Generator expressions (i*2 for i in xs) lower eagerly to BuildList, operationally equivalent to [i*2 for i in xs]. Deliberate: template memoisation needs hashable, finite args; lazy generators wouldn’t memoise. For unbounded streams, write a def with yield (real HeapObj::Coroutine).

Async comprehensions ([x async for x in y]) and starred-unpack inside comprehensions unsupported.

F-string lowering

f"hello {name}, age {age}"

Lowers to:

LoadConst "hello "
LoadName  name_v
FormatValue 0
LoadConst ", age "
LoadName  age_v
FormatValue 0
BuildString 5

FormatValue’s 16-bit operand is a small flags field:

  • bit 0, set when a format spec string is on the stack just below the value (collected as the raw text between : and } and emitted as a constant).
  • bits 1,2, conversion: 0 none, 1 !r, 2 !s, 3 !a.

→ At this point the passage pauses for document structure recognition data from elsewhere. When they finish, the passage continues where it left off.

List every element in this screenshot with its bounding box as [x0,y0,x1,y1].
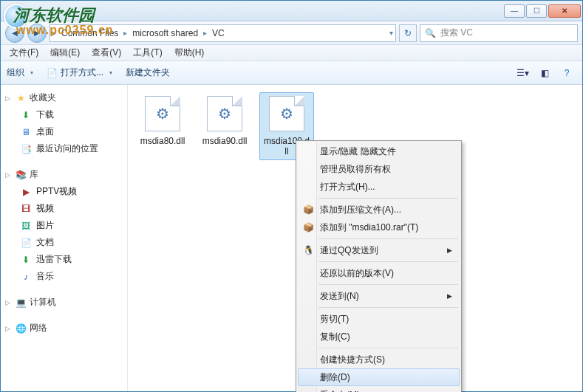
submenu-arrow-icon: ▶ [447,292,452,300]
refresh-button[interactable]: ↻ [399,24,417,42]
openwith-button[interactable]: 📄打开方式... [47,66,112,79]
sidebar-pictures[interactable]: 🖼图片 [1,217,127,234]
download-icon: ⬇ [20,254,32,266]
video-icon: 🎞 [20,203,32,215]
music-icon: ♪ [20,271,32,283]
help-button[interactable]: ? [557,65,576,81]
cm-copy[interactable]: 复制(C) [298,328,460,345]
organize-button[interactable]: 组织 [7,66,33,79]
libraries-group[interactable]: ▷📚库 [1,166,127,183]
sidebar-videos[interactable]: 🎞视频 [1,200,127,217]
cm-delete[interactable]: 删除(D) [298,368,460,386]
newfolder-button[interactable]: 新建文件夹 [126,66,170,79]
search-placeholder: 搜索 VC [440,27,473,39]
recent-icon: 📑 [20,143,32,155]
breadcrumb-seg[interactable]: Common Files [57,25,123,41]
winrar-icon: 📦 [302,221,314,233]
qq-icon: 🐧 [302,244,314,256]
breadcrumb-dropdown-icon[interactable]: ▾ [389,29,394,37]
dll-icon: ⚙ [218,105,231,123]
cm-create-shortcut[interactable]: 创建快捷方式(S) [298,351,460,368]
menu-view[interactable]: 查看(V) [86,45,127,61]
cm-qq-send[interactable]: 🐧通过QQ发送到▶ [298,241,460,259]
file-item[interactable]: ⚙ msdia80.dll [135,92,190,150]
menu-help[interactable]: 帮助(H) [168,45,211,61]
submenu-arrow-icon: ▶ [447,247,452,254]
menu-tools[interactable]: 工具(T) [127,45,168,61]
address-navbar: ◄ ► ▸ Common Files ▸ microsoft shared ▸ … [1,21,582,45]
computer-group[interactable]: ▷💻计算机 [1,294,127,311]
video-icon: ▶ [20,186,32,198]
cm-cut[interactable]: 剪切(T) [298,310,460,328]
library-icon: 📚 [15,169,27,181]
picture-icon: 🖼 [20,220,32,232]
context-menu: 显示/隐藏 隐藏文件 管理员取得所有权 打开方式(H)... 📦添加到压缩文件(… [296,140,462,392]
openwith-icon: 📄 [47,68,58,78]
close-button[interactable]: ✕ [548,4,581,18]
sidebar-pptv[interactable]: ▶PPTV视频 [1,183,127,200]
cm-open-with[interactable]: 打开方式(H)... [298,178,460,196]
favorites-group[interactable]: ▷★收藏夹 [1,89,127,106]
breadcrumb[interactable]: ▸ Common Files ▸ microsoft shared ▸ VC ▾ [50,24,396,42]
sidebar-documents[interactable]: 📄文档 [1,234,127,251]
dll-icon: ⚙ [156,105,169,123]
cm-admin-rights[interactable]: 管理员取得所有权 [298,160,460,178]
search-box[interactable]: 🔍 搜索 VC [420,24,578,42]
menu-file[interactable]: 文件(F) [4,45,44,61]
file-item[interactable]: ⚙ msdia90.dll [197,92,252,150]
cm-show-hidden[interactable]: 显示/隐藏 隐藏文件 [298,142,460,160]
desktop-icon: 🖥 [20,126,32,138]
menu-edit[interactable]: 编辑(E) [44,45,86,61]
explorer-window: — ☐ ✕ ◄ ► ▸ Common Files ▸ microsoft sha… [0,0,583,392]
document-icon: 📄 [20,237,32,249]
download-icon: ⬇ [20,109,32,121]
cm-restore-prev[interactable]: 还原以前的版本(V) [298,264,460,282]
window-controls: — ☐ ✕ [504,4,581,18]
sidebar-desktop[interactable]: 🖥桌面 [1,123,127,140]
cm-add-archive[interactable]: 📦添加到压缩文件(A)... [298,201,460,219]
network-group[interactable]: ▷🌐网络 [1,320,127,337]
forward-button[interactable]: ► [27,24,47,43]
toolbar: 组织 📄打开方式... 新建文件夹 ☰▾ ◧ ? [1,61,582,85]
winrar-icon: 📦 [302,204,314,216]
dll-icon: ⚙ [280,105,293,123]
sidebar-downloads[interactable]: ⬇下载 [1,106,127,123]
cm-send-to[interactable]: 发送到(N)▶ [298,287,460,305]
network-icon: 🌐 [15,323,27,334]
cm-add-to-rar[interactable]: 📦添加到 "msdia100.rar"(T) [298,219,460,236]
sidebar-xunlei[interactable]: ⬇迅雷下载 [1,251,127,268]
sidebar-music[interactable]: ♪音乐 [1,268,127,285]
computer-icon: 💻 [15,297,27,309]
menubar: 文件(F) 编辑(E) 查看(V) 工具(T) 帮助(H) [1,45,582,61]
breadcrumb-seg[interactable]: microsoft shared [128,25,202,41]
preview-pane-button[interactable]: ◧ [535,65,554,81]
star-icon: ★ [15,92,27,104]
breadcrumb-seg[interactable]: VC [208,25,229,41]
cm-rename[interactable]: 重命名(M) [298,386,460,392]
titlebar: — ☐ ✕ [1,1,582,21]
search-icon: 🔍 [425,28,436,38]
maximize-button[interactable]: ☐ [526,4,547,18]
watermark-logo [4,4,29,29]
minimize-button[interactable]: — [504,4,525,18]
nav-tree: ▷★收藏夹 ⬇下载 🖥桌面 📑最近访问的位置 ▷📚库 ▶PPTV视频 🎞视频 🖼… [1,85,128,391]
body: ▷★收藏夹 ⬇下载 🖥桌面 📑最近访问的位置 ▷📚库 ▶PPTV视频 🎞视频 🖼… [1,85,582,391]
view-mode-button[interactable]: ☰▾ [513,65,532,81]
sidebar-recent[interactable]: 📑最近访问的位置 [1,140,127,157]
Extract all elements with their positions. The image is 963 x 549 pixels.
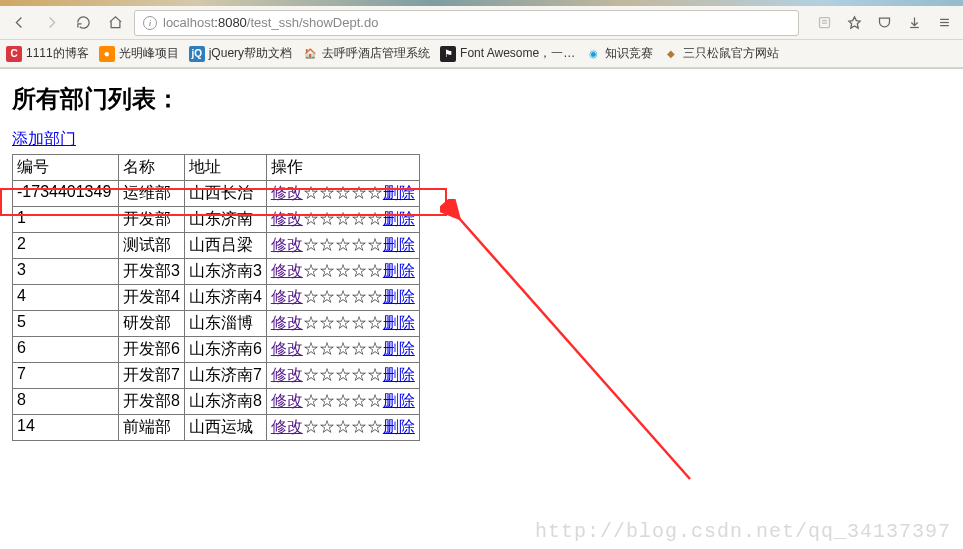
downloads-icon[interactable]	[901, 10, 927, 36]
bookmarks-bar: C1111的博客 ●光明峰项目 jQjQuery帮助文档 🏠去呼呼酒店管理系统 …	[0, 40, 963, 68]
table-row: 14前端部山西运城修改☆☆☆☆☆删除	[13, 415, 420, 441]
bookmark-star-icon[interactable]	[841, 10, 867, 36]
url-port: :8080	[214, 15, 247, 30]
bookmark-item[interactable]: ◆三只松鼠官方网站	[663, 45, 779, 62]
delete-link[interactable]: 删除	[383, 418, 415, 435]
favicon-icon: 🏠	[302, 46, 318, 62]
page-content: 所有部门列表： 添加部门 编号 名称 地址 操作 -1734401349运维部山…	[0, 69, 963, 455]
modify-link[interactable]: 修改	[271, 340, 303, 357]
header-op: 操作	[266, 155, 419, 181]
home-button[interactable]	[102, 10, 128, 36]
favicon-icon: C	[6, 46, 22, 62]
modify-link[interactable]: 修改	[271, 262, 303, 279]
annotation-arrow	[440, 199, 710, 499]
modify-link[interactable]: 修改	[271, 288, 303, 305]
svg-line-9	[458, 217, 690, 479]
reader-mode-icon[interactable]	[811, 10, 837, 36]
bookmark-item[interactable]: ⚑Font Awesome，一…	[440, 45, 575, 62]
pocket-icon[interactable]	[871, 10, 897, 36]
table-row: 4开发部4山东济南4修改☆☆☆☆☆删除	[13, 285, 420, 311]
table-row: -1734401349运维部山西长治修改☆☆☆☆☆删除	[13, 181, 420, 207]
table-row: 3开发部3山东济南3修改☆☆☆☆☆删除	[13, 259, 420, 285]
favicon-icon: ●	[99, 46, 115, 62]
bookmark-item[interactable]: jQjQuery帮助文档	[189, 45, 292, 62]
delete-link[interactable]: 删除	[383, 340, 415, 357]
bookmark-item[interactable]: ●光明峰项目	[99, 45, 179, 62]
delete-link[interactable]: 删除	[383, 184, 415, 201]
modify-link[interactable]: 修改	[271, 392, 303, 409]
header-addr: 地址	[184, 155, 266, 181]
header-name: 名称	[119, 155, 185, 181]
table-row: 7开发部7山东济南7修改☆☆☆☆☆删除	[13, 363, 420, 389]
delete-link[interactable]: 删除	[383, 210, 415, 227]
bookmark-item[interactable]: ◉知识竞赛	[585, 45, 653, 62]
svg-marker-3	[848, 17, 859, 28]
add-department-link[interactable]: 添加部门	[12, 130, 76, 147]
back-button[interactable]	[6, 10, 32, 36]
delete-link[interactable]: 删除	[383, 262, 415, 279]
modify-link[interactable]: 修改	[271, 236, 303, 253]
delete-link[interactable]: 删除	[383, 392, 415, 409]
modify-link[interactable]: 修改	[271, 184, 303, 201]
url-host: localhost	[163, 15, 214, 30]
favicon-icon: ⚑	[440, 46, 456, 62]
reload-button[interactable]	[70, 10, 96, 36]
menu-icon[interactable]	[931, 10, 957, 36]
forward-button[interactable]	[38, 10, 64, 36]
page-title: 所有部门列表：	[12, 83, 951, 115]
favicon-icon: jQ	[189, 46, 205, 62]
bookmark-item[interactable]: 🏠去呼呼酒店管理系统	[302, 45, 430, 62]
delete-link[interactable]: 删除	[383, 366, 415, 383]
site-info-icon[interactable]: i	[143, 16, 157, 30]
favicon-icon: ◆	[663, 46, 679, 62]
address-bar[interactable]: i localhost:8080/test_ssh/showDept.do	[134, 10, 799, 36]
table-header-row: 编号 名称 地址 操作	[13, 155, 420, 181]
modify-link[interactable]: 修改	[271, 418, 303, 435]
delete-link[interactable]: 删除	[383, 314, 415, 331]
table-row: 6开发部6山东济南6修改☆☆☆☆☆删除	[13, 337, 420, 363]
department-table: 编号 名称 地址 操作 -1734401349运维部山西长治修改☆☆☆☆☆删除 …	[12, 154, 420, 441]
watermark: http://blog.csdn.net/qq_34137397	[535, 520, 951, 543]
modify-link[interactable]: 修改	[271, 366, 303, 383]
browser-chrome: i localhost:8080/test_ssh/showDept.do C1…	[0, 0, 963, 69]
delete-link[interactable]: 删除	[383, 288, 415, 305]
modify-link[interactable]: 修改	[271, 210, 303, 227]
table-row: 2测试部山西吕梁修改☆☆☆☆☆删除	[13, 233, 420, 259]
table-row: 8开发部8山东济南8修改☆☆☆☆☆删除	[13, 389, 420, 415]
delete-link[interactable]: 删除	[383, 236, 415, 253]
url-path: /test_ssh/showDept.do	[247, 15, 379, 30]
table-row: 5研发部山东淄博修改☆☆☆☆☆删除	[13, 311, 420, 337]
header-id: 编号	[13, 155, 119, 181]
modify-link[interactable]: 修改	[271, 314, 303, 331]
navigation-bar: i localhost:8080/test_ssh/showDept.do	[0, 6, 963, 40]
table-row: 1开发部山东济南修改☆☆☆☆☆删除	[13, 207, 420, 233]
favicon-icon: ◉	[585, 46, 601, 62]
bookmark-item[interactable]: C1111的博客	[6, 45, 89, 62]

VM applies conversion first, then the spec mini-language [[fill]align][sign][#][0][width][,][.precision][type] with type chars s d b o x X f F e E g G n % c. n aliases d (no locale). = self-documenting form ({expr=}) emits a literal expr= prefix. Adjacent string literals concatenate at parse time. Spec parse failures -> ValueError at runtime.

Limits

ConstantValuePurpose
MAX_EXPR_DEPTH200Cap on recursive expression parsing
MAX_INSTRUCTIONS65,535Cap on instructions per chunk

MAX_EXPR_DEPTH -> diagnostic (“expression too deeply nested”). MAX_INSTRUCTIONS -> sets chunk.overflow = true, reported at end of parsing; instruction stream cleared rather than dispatched.

References

  • Pratt. Top Down Operator Precedence (POPL 1973). Precedence climbing.
  • Cytron et al. Efficiently Computing Static Single Assignment Form (TOPLAS 1991). SSA, phi-nodes.
  • Crafting Interpreters, by Robert Nystrom: craftinginterpreters.com, single-pass codegen patterns.
  • Casey et al. Towards Superinstructions for Java Interpreters (SCOPES 2003). LoadAttr+Call fusion.